Anoikis, a novel form of programmed cell death distinct from apoptosis, remains underexplored in its association with malignant tumor progression. This study employs bioinformatics approaches, using hepatocellular carcinoma (HCC) as a model, to investigate the prognostic and clinical implications of anoikis-related gene expression patterns in cancer management. We first analyzed the expression and mutation profiles of 27 known anoikis-related genes (ARGs) in HCC. Unsupervised consensus clustering was applied to stratify HCC patients into distinct anoikis subtypes. Weighted gene coexpression network analysis (WGCNA) was performed to identify hub genes, followed by LASSO regression to construct an anoikis-related risk score prognostic model. The model's correlations with patient prognosis, tumor microenvironment (TME) features, and immunotherapy response were systematically evaluated. Additionally, expression patterns of model genes were explored at single-cell and pan-cancer levels.

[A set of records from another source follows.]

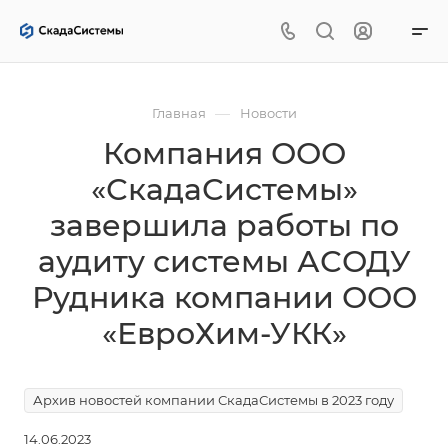
—
Главная
Новости
Компания ООО
«СкадаСистемы»
завершила работы по
аудиту системы АСОДУ
Рудника компании ООО
«ЕвроХим-УКК»
Архив новостей компании СкадаСистемы в 2023 году
14.06.2023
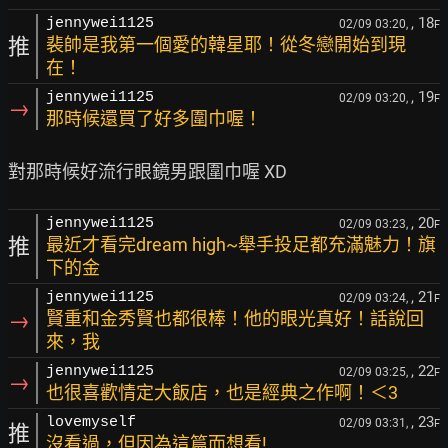
, 18
jennywei1125
02/09 03:20,
F
推
裴帥是我第一個愛的韓星耶！從冬戀開始到現
在！
, 19
jennywei1125
02/09 03:20,
F
→
那時候還買了好多圍巾喔！
, 20
jennywei1125
02/09 03:23,
F
推
最近才看完dream high~舉手投足都充滿魅力！旗
下的金
, 21
jennywei1125
02/09 03:24,
F
→
賢重和金秀賢也都很棒！他的眼光真好！話說回
來，我
, 22
jennywei1125
02/09 03:25,
F
→
也很喜歡情定大飯店，也是經典之作啊！＜3
, 23
lovemyself
02/09 03:31,
F
推
沒看過，但因為這篇而想看!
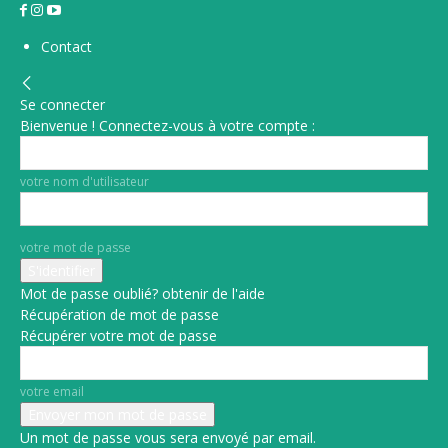
Contact
Se connecter
Bienvenue ! Connectez-vous à votre compte :
votre nom d'utilisateur
votre mot de passe
Mot de passe oublié? obtenir de l'aide
Récupération de mot de passe
Récupérer votre mot de passe
votre email
Un mot de passe vous sera envoyé par email.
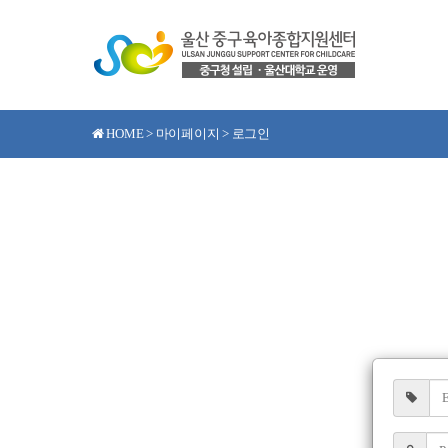
HOME > 마이페이지 > 로그인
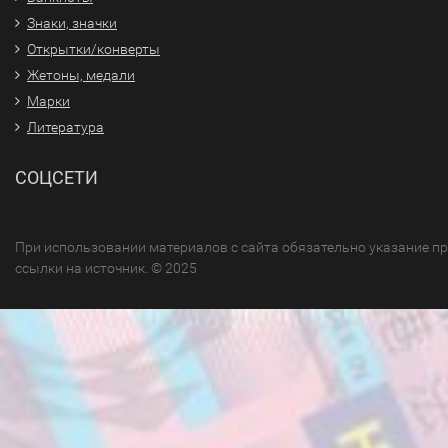
Знаки, значки
Открытки/конверты
Жетоны, медали
Марки
Литература
СОЦСЕТИ
При использовании материалов с сайта обязательно указание п
ссылки на источник. © 2025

Finally, in vitro experiments were conducted to preliminarily validate the regulatory roles of model genes in HCC malignant phenotypes. Bioinformatics analysis of public datasets identified two distinct anoikis subtypes in HCC, which stratified patients by prognosis and TME characteristics. The constructed anoikis risk score model demonstrated robust prognostic predictive efficacy and guided therapeutic decision-making, enhancing the clinical utility of subtyping. In vitro experiments revealed that the signature gene TTC26 promoted HCC cell proliferation, migration, and invasion, suggesting its potential as a novel biomarker. The anoikis-based classification and prognostic model established in this study are closely associated with HCC prognosis and TME features, providing mechanistic insights into HCC pathogenesis and informing personalized treatment strategies.